● WORK TO COMPLETE
Repeat the records below exactly from the line containing "de dados, consoante" to the line containing "というように自己の営業活動への改善意欲がわ", taking in both of those lines. Drop the pictures.
WORKING DATA START
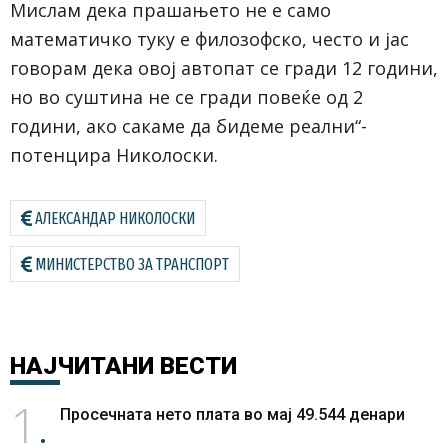
Мислам дека прашањето не е само
математичко туку е филозофско, често и јас
говорам дека овој автопат се гради 12 години,
но во суштина не се гради повеќе од 2
години, ако сакаме да бидеме реални“-
потенцира Николоски.
АЛЕКСАНДАР НИКОЛОСКИ
МИНИСТЕРСТВО ЗА ТРАНСПОРТ
НАЈЧИТАНИ
ВЕСТИ
1
Просечната нето плата во мај 49.544 денари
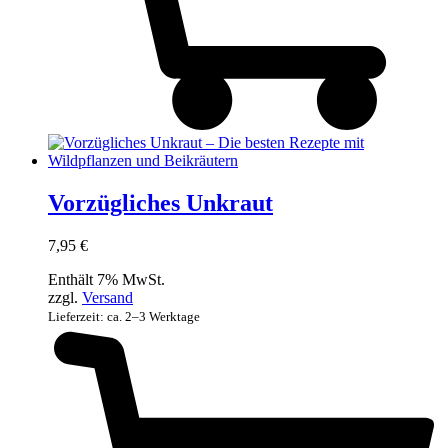
Vorzügliches Unkraut
7,95
€
Enthält 7% MwSt.
zzgl.
Versand
Lieferzeit: ca. 2–3 Werktage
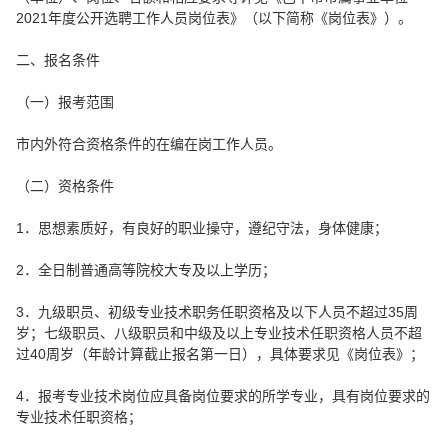
2021年度公开选聘工作人员岗位表》（以下简称《岗位表》）。
二、报名条件
（一）报考范围
市内外符合资格条件的在编在岗工作人员。
（二）资格条件
1．思想素质好，有良好的职业操守，遵纪守法，身体健康；
2．全日制普通高等院校大专及以上学历；
3．九级职员、初级专业技术职务任职资格及以下人员不超过35周
岁；七级职员、八级职员和中级及以上专业技术任职资格人员不超
过40周岁（年龄计算截止报名第一日），具体要求见《岗位表》；
4．报考专业技术岗位应具备岗位要求的所学专业，具有岗位要求的
专业技术任职资格；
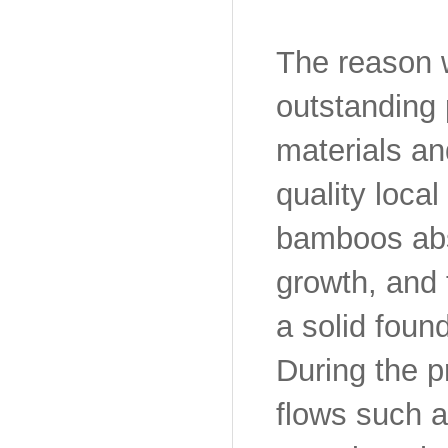
The reason 
outstanding 
materials a
quality loca
bamboos abso
growth, and 
a solid found
During the p
flows such a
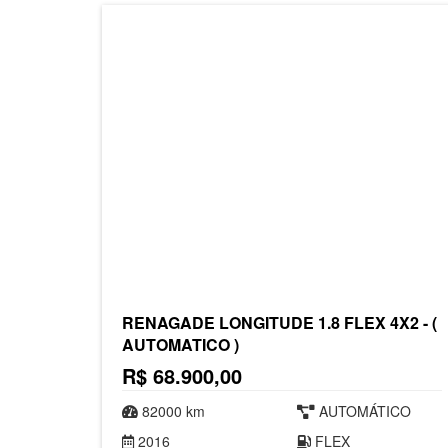
RENAGADE LONGITUDE 1.8 FLEX 4X2 - (
AUTOMATICO )
R$ 68.900,00
82000 km
AUTOMÁTICO
2016
FLEX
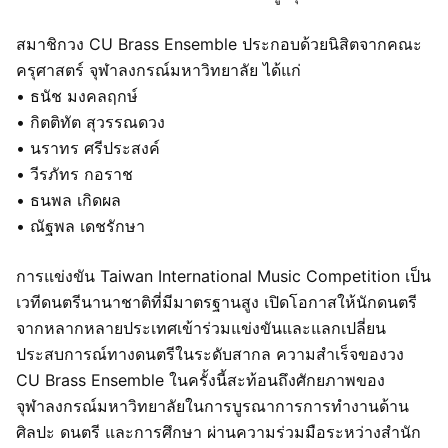
สมาชิกวง CU Brass Ensemble ประกอบด้วยนิสิตจากคณะ
ครุศาสตร์ จุฬาลงกรณ์มหาวิทยาลัย ได้แก่
• ธนัช มงคลฤกษ์
• กิตติทัต สุวรรณดวง
• นราทร ศรีประสงค์
• วีรภัทร กอราช
• ธนพล เกิดผล
• ณัฐพล เดชรักษา
การแข่งขัน Taiwan International Music Competition เป็น
เวทีดนตรีนานาชาติที่มีมาตรฐานสูง เปิดโอกาสให้นักดนตรี
จากหลากหลายประเทศเข้าร่วมแข่งขันและแลกเปลี่ยน
ประสบการณ์ทางดนตรีในระดับสากล ความสำเร็จของวง
CU Brass Ensemble ในครั้งนี้สะท้อนถึงศักยภาพของ
จุฬาลงกรณ์มหาวิทยาลัยในการบูรณาการการทำงานด้าน
ศิลปะ ดนตรี และการศึกษา ผ่านความร่วมมือระหว่างสำนัก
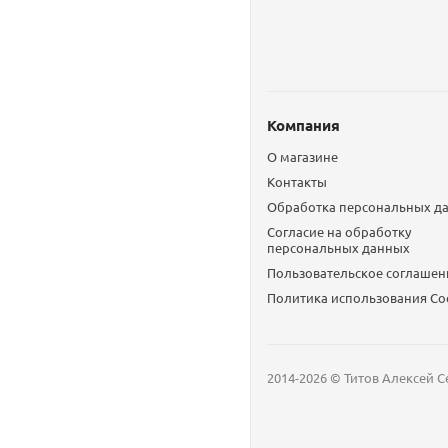
Компания
О магазине
Контакты
Обработка персональных д
Согласие на обработку
персональных данных
Пользовательское соглашен
Политика использования Сo
2014-2026 © Титов Алексей С
Мобильный телефон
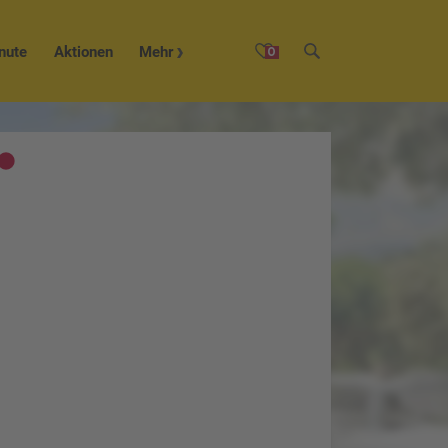
nute
Aktionen
Mehr
0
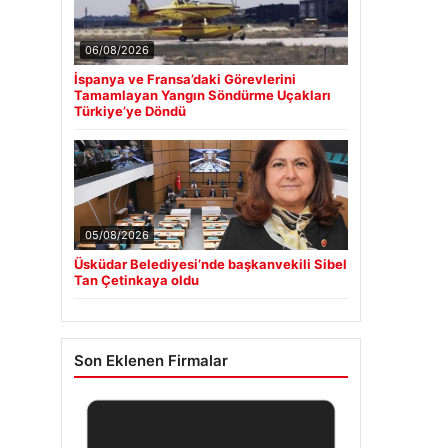
06/08/2026
İspanya ve Fransa’daki Görevlerini
Tamamlayan Yangın Söndürme Uçakları
Türkiye’ye Döndü
05/08/2026
Üsküdar Belediyesi’nde başkanvekili Sibel
Tan Çetinkaya oldu
Son Eklenen Firmalar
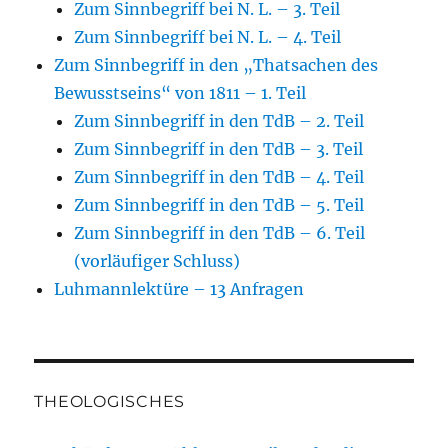
Zum Sinnbegriff bei N. L. – 3. Teil
Zum Sinnbegriff bei N. L. – 4. Teil
Zum Sinnbegriff in den „Thatsachen des
Bewusstseins“ von 1811 – 1. Teil
Zum Sinnbegriff in den TdB – 2. Teil
Zum Sinnbegriff in den TdB – 3. Teil
Zum Sinnbegriff in den TdB – 4. Teil
Zum Sinnbegriff in den TdB – 5. Teil
Zum Sinnbegriff in den TdB – 6. Teil
(vorläufiger Schluss)
Luhmannlektüre – 13 Anfragen
THEOLOGISCHES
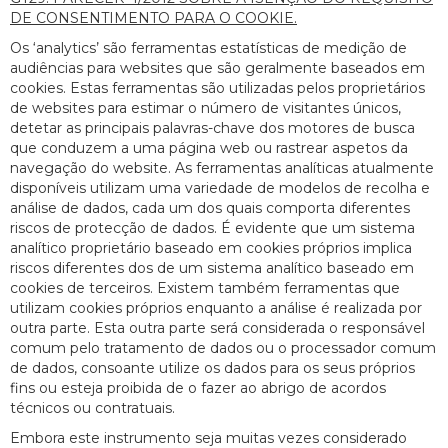
DE CONSENTIMENTO PARA O COOKIE.
Os ‘analytics’ são ferramentas estatísticas de medição de
audiências para websites que são geralmente baseados em
cookies. Estas ferramentas são utilizadas pelos proprietários
de websites para estimar o número de visitantes únicos,
detetar as principais palavras-chave dos motores de busca
que conduzem a uma página web ou rastrear aspetos da
navegação do website. As ferramentas analíticas atualmente
disponíveis utilizam uma variedade de modelos de recolha e
análise de dados, cada um dos quais comporta diferentes
riscos de protecção de dados. É evidente que um sistema
analítico proprietário baseado em cookies próprios implica
riscos diferentes dos de um sistema analítico baseado em
cookies de terceiros. Existem também ferramentas que
utilizam cookies próprios enquanto a análise é realizada por
outra parte. Esta outra parte será considerada o responsável
comum pelo tratamento de dados ou o processador comum
de dados, consoante utilize os dados para os seus próprios
fins ou esteja proibida de o fazer ao abrigo de acordos
técnicos ou contratuais.
Embora este instrumento seja muitas vezes considerado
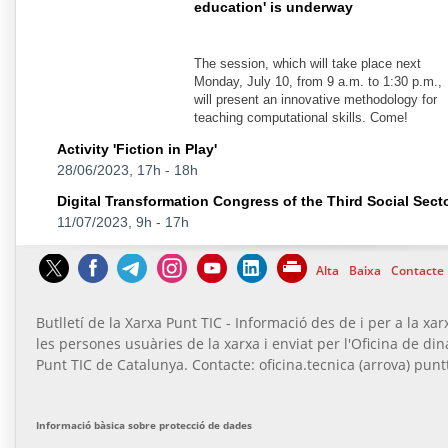
education' is underway
The session, which will take place next
Monday, July 10, from 9 a.m. to 1:30 p.m.,
will present an innovative methodology for
teaching computational skills. Come!
Activity 'Fiction in Play'
28/06/2023, 17h
-
18h
Digital Transformation Congress of the Third Social Secto
11/07/2023, 9h
-
17h
Alta
Baixa
Contacte
Butlletí de la Xarxa Punt TIC - Informació des de i per a la xar
les persones usuàries de la xarxa i enviat per l'Oficina de di
Punt TIC de Catalunya. Contacte: oficina.tecnica (arrova) puntt
Informació bàsica sobre protecció de dades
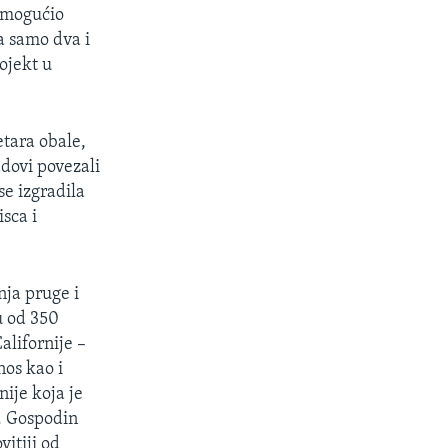
 omogućio
a samo dva i
rojekt u
etara obale,
adovi povezali
e izgradila
sca i
nja pruge i
u od 350
alifornije –
nos kao i
nije koja je
a. Gospodin
itiji od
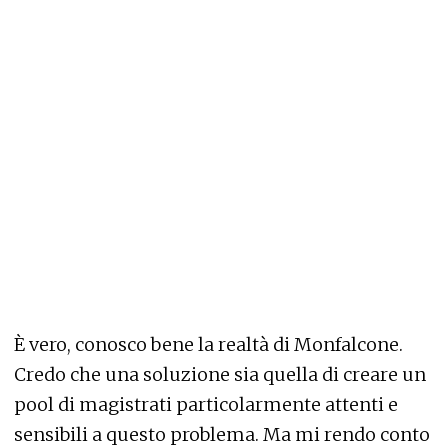
È vero, conosco bene la realtà di Monfalcone.
Credo che una soluzione sia quella di creare un
pool di magistrati particolarmente attenti e
sensibili a questo problema. Ma mi rendo conto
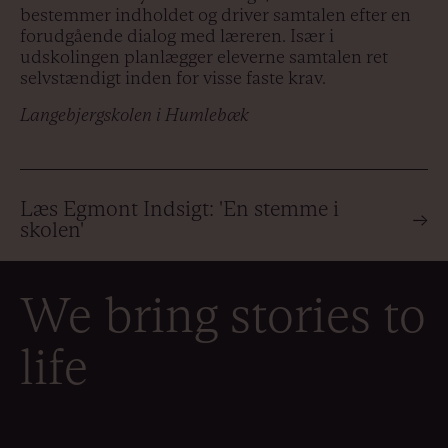
bestemmer indholdet og driver samtalen efter en
forudgående dialog med læreren. Især i
udskolingen planlægger eleverne samtalen ret
selvstændigt inden for visse faste krav.
Langebjergskolen i Humlebæk
Læs Egmont Indsigt: 'En stemme i
→
skolen'
We bring stories to
life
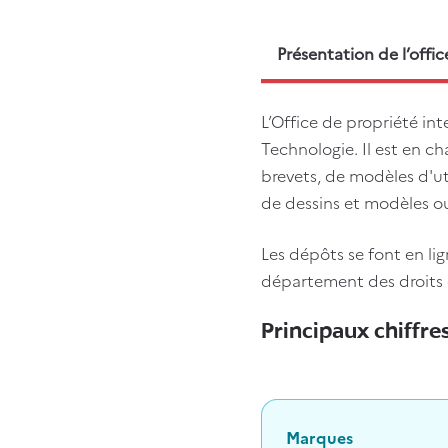
Présentation de l’offic
L’Office de propriété int
Technologie. Il est en ch
brevets, de modèles d'ut
de dessins et modèles ou
Les dépôts se font en lig
département des droits d
Principaux chiffr
Marques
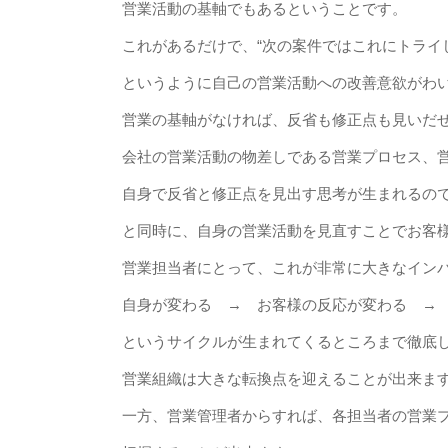
営業活動の基軸でもあるということです。
これがあるだけで、“次の案件ではこれにトライ
というように自己の営業活動への改善意欲がわ
営業の基軸がなければ、反省も修正点も見いだ
会社の営業活動の物差しである営業プロセス、
自身で反省と修正点を見出す思考が生まれるの
と同時に、自身の営業活動を見直すことでお客
営業担当者にとって、これが非常に大きなイン
自身が変わる → お客様の反応が変わる →
というサイクルが生まれてくるところまで徹底
営業組織は大きな転換点を迎えることが出来ま
一方、営業管理者からすれば、各担当者の営業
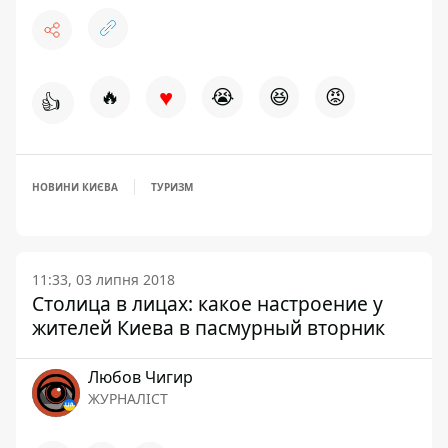
♥
🔥
😭
😆
😡
👍
НОВИНИ КИЄВА
ТУРИЗМ
11:33, 03 липня 2018
Столица в лицах: какое настроение у
жителей Киева в пасмурный вторник
Любов Чигир
ЖУРНАЛІСТ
WORKING DATA END
● RESPONSE AREA
de dados, consoante utilize os dados para os seus próprios
fins ou esteja proibida de o fazer ao abrigo de acordos
técnicos ou contratuais.
Embora este instrumento seja muitas vezes considerado
education' is underway
The session, which will take place next
Monday, July 10, from 9 a.m. to 1:30 p.m.,
will present an innovative methodology for
teaching computational skills. Come!
Activity 'Fiction in Play'
28/06/2023, 17h
-
18h
Digital Transformation Congress of the Third Social Secto
11/07/2023, 9h
-
17h
Alta
Baixa
Contacte
Butlletí de la Xarxa Punt TIC - Informació des de i per a la xar
les persones usuàries de la xarxa i enviat per l'Oficina de di
Punt TIC de Catalunya. Contacte: oficina.tecnica (arrova) puntt
Informació bàsica sobre protecció de dades
 omogućio
a samo dva i
rojekt u
etara obale,
adovi povezali
e izgradila
sca i
nja pruge i
u od 350
alifornije –
nos kao i
nije koja je
a. Gospodin
itiji od
È vero, conosco bene la realtà di Monfalcone.
Credo che una soluzione sia quella di creare un
pool di magistrati particolarmente attenti e
sensibili a questo problema. Ma mi rendo conto
bestemmer indholdet og driver samtalen efter en
forudgående dialog med læreren. Især i
udskolingen planlægger eleverne samtalen ret
selvstændigt inden for visse faste krav.
Langebjergskolen i Humlebæk
Læs Egmont Indsigt: 'En stemme i
→
skolen'
We bring stories to
life
Présentation de l’offic
L’Office de propriété int
Technologie. Il est en ch
brevets, de modèles d'ut
de dessins et modèles ou
Les dépôts se font en lig
département des droits d
Principaux chiffr
Marques
営業活動の基軸でもあるということです。
これがあるだけで、“次の案件ではこれにトライ
というように自己の営業活動への改善意欲がわ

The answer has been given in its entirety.